Is not the Christlike capacity to forgive, to forbear, to do good to those who hate us, and to pray for those who despitefuly use us and persecute us based on the understanding that evil in all its forms is an imperfect concept of man and the universe, and that perfection alone is the true fact of Life?
Has one an enemy he hates and fears? If so, he can begin his overcoming of fear by refusing to have an enemy. Through tender, compassionate forgiveness of all real or fancied wrongs and a desire to do his enemy good he can prove evil to be unreal and love, or harmony, to be the nature of perfection, or divine Life. What is more glorious in human experience than the act of forgiveness? It heals, saves, and purifies the forgiver, for its impulsion is divine intelligence. Its effect is spiritualizing and exalting. It opens the door to higher spiritual comprehension of the love that destroys fear.
In addition to healing the sick and raising the dead, Jesus demonstrated the power of perfect Love to subdue the so-called destructive elements of the universe.
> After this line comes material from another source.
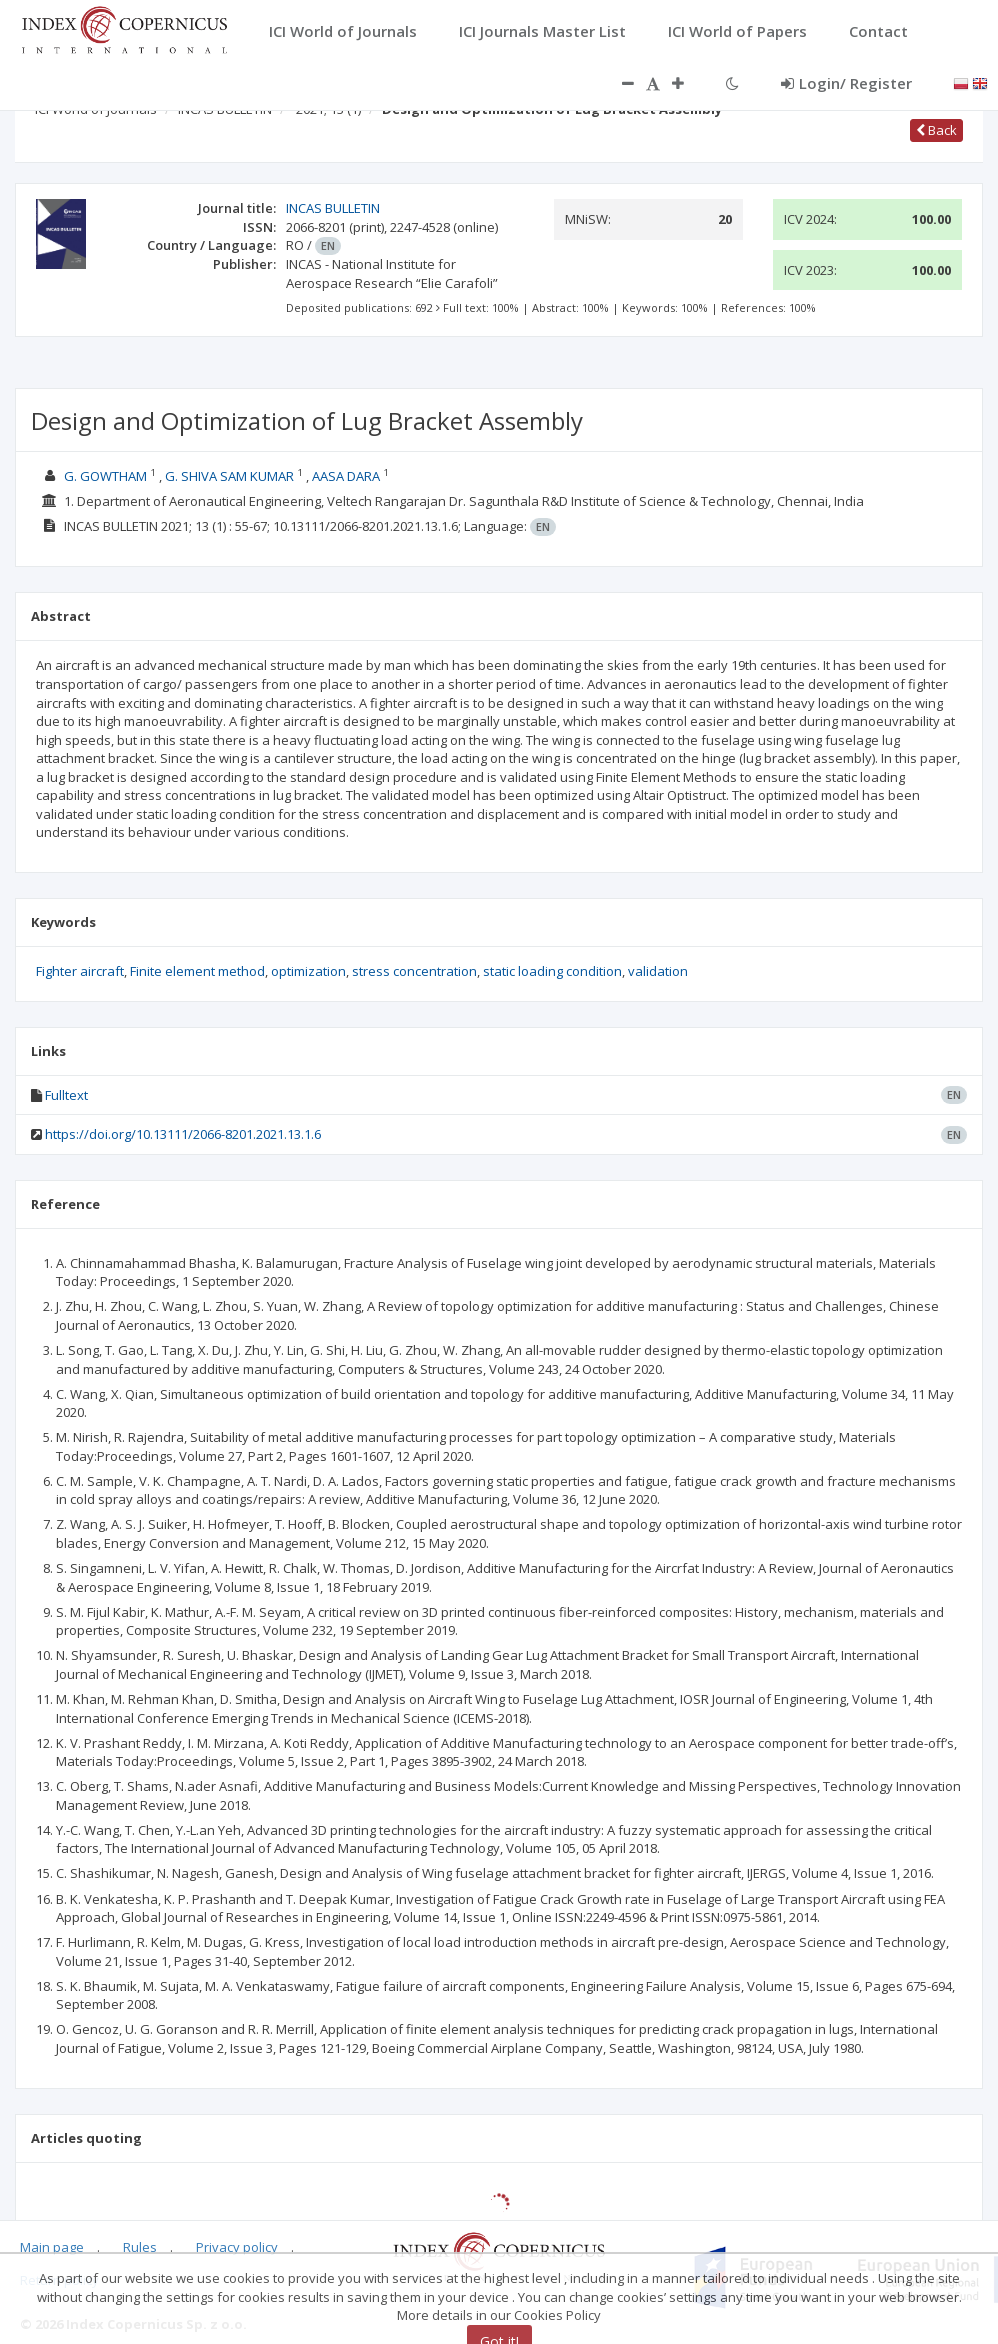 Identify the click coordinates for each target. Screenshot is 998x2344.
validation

We too may still the tempest, subdue violence, prove accidents and destruction unreal through the attainment of the understanding of perfect Love. The realization of the omnipresence of perfection becomes a saving law applicable to every human circumstance in need of adjustment or correction. Even through a slight glimpse of the meaning of perfect Love, as gained through the study of Christian Science, wonderful things have been accomplished in saving and healing mankind from all manner of human discord. During World War II instances were reported of damaged planes being safely landed when perfect love, or the consciousness of infinite perfection, quieted fear and brought unerring direction and support, thereby setting aside through the higher law of Spirit the so-called laws of accident and destruction. However terrifying any human problem may seem to be, the fear of it can be met through the understanding of the perfect Love that knows good's omniscience, omnipotence, omnipresence, and omniaction.
Are we ready to be made perfect in Love? Then our every thought and act will lead us in that direction. If we love when others hate, forgive when others seek revenge, we may know assuredly that we are beginning to comprehend the meaning of perfect Love. Persistence in love will bring to us a confidence in good's omniscience and an unshakable understanding of the unreality of ignorant evil beliefs. Thus will vanish from human experience all bondage to fear, for perfection will have become the reality of Life to us.